What needs to be done —
Your job is to report every line of the entries that has "الذهب".
** Supplied records follows **
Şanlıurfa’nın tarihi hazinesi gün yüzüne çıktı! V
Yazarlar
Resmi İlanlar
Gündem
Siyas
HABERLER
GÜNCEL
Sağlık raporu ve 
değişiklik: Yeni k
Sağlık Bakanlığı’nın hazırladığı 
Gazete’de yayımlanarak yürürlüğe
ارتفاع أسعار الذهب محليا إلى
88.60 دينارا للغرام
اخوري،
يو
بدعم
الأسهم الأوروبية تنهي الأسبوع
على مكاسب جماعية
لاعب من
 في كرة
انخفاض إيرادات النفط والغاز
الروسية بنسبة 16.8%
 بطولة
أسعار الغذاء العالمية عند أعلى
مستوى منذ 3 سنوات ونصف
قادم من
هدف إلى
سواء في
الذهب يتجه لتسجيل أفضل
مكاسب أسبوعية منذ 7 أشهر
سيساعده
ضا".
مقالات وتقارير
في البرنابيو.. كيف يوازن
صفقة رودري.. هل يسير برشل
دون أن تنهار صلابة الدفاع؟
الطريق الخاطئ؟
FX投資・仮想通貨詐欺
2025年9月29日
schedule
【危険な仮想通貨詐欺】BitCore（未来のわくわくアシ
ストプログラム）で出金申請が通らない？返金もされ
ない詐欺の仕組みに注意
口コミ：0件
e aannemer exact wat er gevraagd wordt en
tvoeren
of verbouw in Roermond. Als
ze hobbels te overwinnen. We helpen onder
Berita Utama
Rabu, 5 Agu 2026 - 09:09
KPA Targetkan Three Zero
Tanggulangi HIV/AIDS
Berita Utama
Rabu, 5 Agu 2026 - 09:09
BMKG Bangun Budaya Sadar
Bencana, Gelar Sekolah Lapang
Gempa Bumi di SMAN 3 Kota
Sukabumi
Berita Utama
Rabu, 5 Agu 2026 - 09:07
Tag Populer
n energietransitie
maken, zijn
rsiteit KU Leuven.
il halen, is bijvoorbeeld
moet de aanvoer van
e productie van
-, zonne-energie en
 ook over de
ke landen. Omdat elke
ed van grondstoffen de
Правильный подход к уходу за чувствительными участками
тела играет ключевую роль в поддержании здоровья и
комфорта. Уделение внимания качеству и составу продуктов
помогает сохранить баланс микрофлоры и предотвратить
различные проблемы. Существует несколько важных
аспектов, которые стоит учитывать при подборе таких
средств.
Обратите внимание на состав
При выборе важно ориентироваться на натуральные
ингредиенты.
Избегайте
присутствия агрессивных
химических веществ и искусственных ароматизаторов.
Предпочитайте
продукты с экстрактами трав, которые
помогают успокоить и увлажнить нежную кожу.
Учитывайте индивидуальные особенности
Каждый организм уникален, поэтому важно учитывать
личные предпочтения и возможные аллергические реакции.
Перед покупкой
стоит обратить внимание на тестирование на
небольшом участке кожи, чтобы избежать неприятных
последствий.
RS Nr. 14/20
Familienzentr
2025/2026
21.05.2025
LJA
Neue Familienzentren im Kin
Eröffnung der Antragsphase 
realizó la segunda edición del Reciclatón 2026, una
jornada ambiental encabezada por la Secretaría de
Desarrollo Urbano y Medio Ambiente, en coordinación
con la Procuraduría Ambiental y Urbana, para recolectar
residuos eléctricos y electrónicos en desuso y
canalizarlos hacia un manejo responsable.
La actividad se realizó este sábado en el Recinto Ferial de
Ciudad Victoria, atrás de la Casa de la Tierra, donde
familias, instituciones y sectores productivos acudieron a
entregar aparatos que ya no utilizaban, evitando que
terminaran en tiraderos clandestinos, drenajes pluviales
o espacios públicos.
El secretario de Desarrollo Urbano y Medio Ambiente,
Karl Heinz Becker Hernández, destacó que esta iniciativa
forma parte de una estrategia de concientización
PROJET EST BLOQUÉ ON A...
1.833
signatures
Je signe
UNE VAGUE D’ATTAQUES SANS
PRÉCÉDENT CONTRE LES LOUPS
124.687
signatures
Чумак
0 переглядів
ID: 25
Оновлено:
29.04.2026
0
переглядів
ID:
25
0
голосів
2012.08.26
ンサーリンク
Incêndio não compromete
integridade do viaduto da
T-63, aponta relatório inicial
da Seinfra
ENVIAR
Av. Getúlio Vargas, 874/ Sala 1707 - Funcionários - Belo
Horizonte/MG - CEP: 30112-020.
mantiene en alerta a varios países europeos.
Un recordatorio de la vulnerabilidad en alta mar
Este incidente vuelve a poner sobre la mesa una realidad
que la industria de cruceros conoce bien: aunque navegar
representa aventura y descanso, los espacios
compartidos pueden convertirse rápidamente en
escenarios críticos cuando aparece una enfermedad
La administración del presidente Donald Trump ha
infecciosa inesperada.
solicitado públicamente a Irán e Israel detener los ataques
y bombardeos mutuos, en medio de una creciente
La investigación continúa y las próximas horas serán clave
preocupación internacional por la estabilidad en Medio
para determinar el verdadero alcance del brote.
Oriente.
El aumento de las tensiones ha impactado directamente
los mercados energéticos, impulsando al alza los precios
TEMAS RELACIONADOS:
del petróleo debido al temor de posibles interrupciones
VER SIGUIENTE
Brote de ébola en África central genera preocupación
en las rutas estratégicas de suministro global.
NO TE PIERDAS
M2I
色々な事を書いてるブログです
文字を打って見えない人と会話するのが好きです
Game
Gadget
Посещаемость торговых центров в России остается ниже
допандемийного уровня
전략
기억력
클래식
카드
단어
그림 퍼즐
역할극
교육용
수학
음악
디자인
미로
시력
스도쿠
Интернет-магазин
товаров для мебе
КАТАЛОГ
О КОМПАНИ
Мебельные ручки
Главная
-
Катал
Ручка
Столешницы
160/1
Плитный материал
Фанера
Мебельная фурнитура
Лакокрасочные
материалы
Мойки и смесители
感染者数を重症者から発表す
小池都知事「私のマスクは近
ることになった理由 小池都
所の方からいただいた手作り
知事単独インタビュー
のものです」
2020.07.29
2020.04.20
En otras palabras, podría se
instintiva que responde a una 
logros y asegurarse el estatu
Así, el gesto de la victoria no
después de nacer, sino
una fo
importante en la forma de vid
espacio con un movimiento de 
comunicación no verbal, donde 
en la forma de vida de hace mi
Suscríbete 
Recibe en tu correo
** End of Supplied records **
Exercise output —
ارتفاع أسعار الذهب محليا إلى
الذهب يتجه لتسجيل أفضل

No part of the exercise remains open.